A Reflection on Reflection

                Josh Turner’s baritone voice quietly fills the interior of my car. Outside the window, old field goldenrods gently dance in place. I have noticed, lately, their shade is growing deeper, richer, more desperate for attention. The fall sun has taken its toll on them—given them life, given them color, but given them a crispness, too, that signals an end. In a given semester, I don’t have time to notice the Texas wildflowers. I notice other things—the traffic patterns, the characteristics of my colleagues’ footsteps, the tendency for deadlines to draw ever nearer—but not the wildflowers. This semester is different, though. This semester I’m taking supplemental classes at a university ninety miles away—ninety miles that I have to journey across four times a week.
                Ideally, I could spend my time on the road catching up with homework; after all, as a grad student I have just four months to read approximately eleven thousand pages and write four (according to one professor’s requirements) “brilliant” research papers, publication quality of course. The US Department of Transportation, however, has made it quite clear that setting a laptop on the dashboard and typing while driving is illegal, dangerous and, well, completely idiotic. So what to do with my time on the road? Write it up as lost, sacrificed time? I think not.
                Or, rather, I think.
                Sometimes I think about my never-ending (literally) to-do list. Sometimes I think about the career and education choices I’ve made. Often I think about the lunch I packed and how many more miles until I reach my arbitrarily designated meal mile-marker. Sometimes I think about the differences between the giant research institution I attend now and the baby-ivy I attended before. I think about my research. I think about speeches I read that struck a chord in me. I think about papers I am writing, or should write, and why they matter—how they connect to my interests, my personal values, my private aspirations. Most often, though, I think about how can I relate these reflections to my papers whose deadlines are nigh.
. . .
                As a student it is my responsibility to learn and to write papers. As a TA it is my responsibility to create and grade assignments. As writing center consultant it is my responsibility to help students. In any of these descriptions did I ever mention any form of the word “think”? How about “reflect”? Not once.

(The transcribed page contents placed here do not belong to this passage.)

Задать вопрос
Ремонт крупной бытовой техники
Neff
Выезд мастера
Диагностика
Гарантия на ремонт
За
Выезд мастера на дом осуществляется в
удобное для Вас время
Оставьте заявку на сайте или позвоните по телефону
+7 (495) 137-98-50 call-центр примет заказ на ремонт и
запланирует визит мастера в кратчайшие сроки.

                A given student, in a given class, at a given university is not taught how to reflect—in any sense of the word. The process is never listed in syllabi, rarely listed in project requirements, and only occasionally mentioned in classes. How do I know this? Well, I have reflected on my own education and observed that of other students around me. My notes from these experiences have led me to a single conclusion: Professors, instructors, and often even tutors assume that reflection is innate—that everyone can and knows how to do it. But this is just not true.

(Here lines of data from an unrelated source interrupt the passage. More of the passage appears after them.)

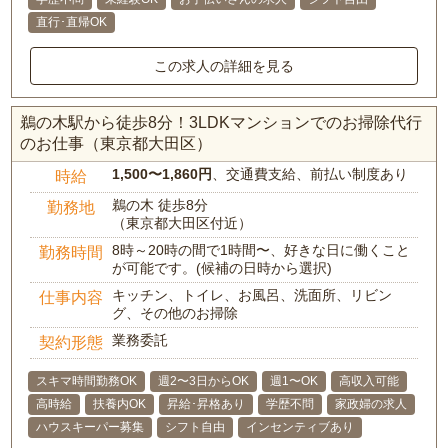
直行･直帰OK
この求人の詳細を見る
鵜の木駅から徒歩8分！3LDKマンションでのお掃除代行
のお仕事（東京都大田区）
1,500〜1,860円
、交通費支給、前払い制度あり
時給
鵜の木 徒歩8分
勤務地
（東京都大田区付近）
8時～20時の間で1時間〜、好きな日に働くこと
勤務時間
が可能です。(候補の日時から選択)
キッチン、トイレ、お風呂、洗面所、リビン
仕事内容
グ、その他のお掃除
業務委託
契約形態
スキマ時間勤務OK
週2〜3日からOK
週1〜OK
高収入可能
高時給
扶養内OK
昇給･昇格あり
学歴不問
家政婦の求人
ハウスキーパー募集
シフト自由
インセンティブあり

                What is true is that reflection is important and can be taught. Sure there are different types of reflection. One can reflect critically or personally; one can reflect on processes, events, content, or concepts. On can reflect to deconstruct or to construct. And the list goes on.
As writing center consultants we should encourage our clients to adopt reflective practices (whichever kinds best serve them) in order to improve clients’ long-term and immediate writing, their engagement with their own ideas and experiences, and their holistic development as (analytical and insightful) persons. Although this assertion is based on my personal opinions, experiences, and observations, it is practically and scholarly supported by others. In my following blog I will expand upon (and support) the three-pronged profit of reflection practices. Until then, give thoughtful reflection a try and enjoy the wildflowers.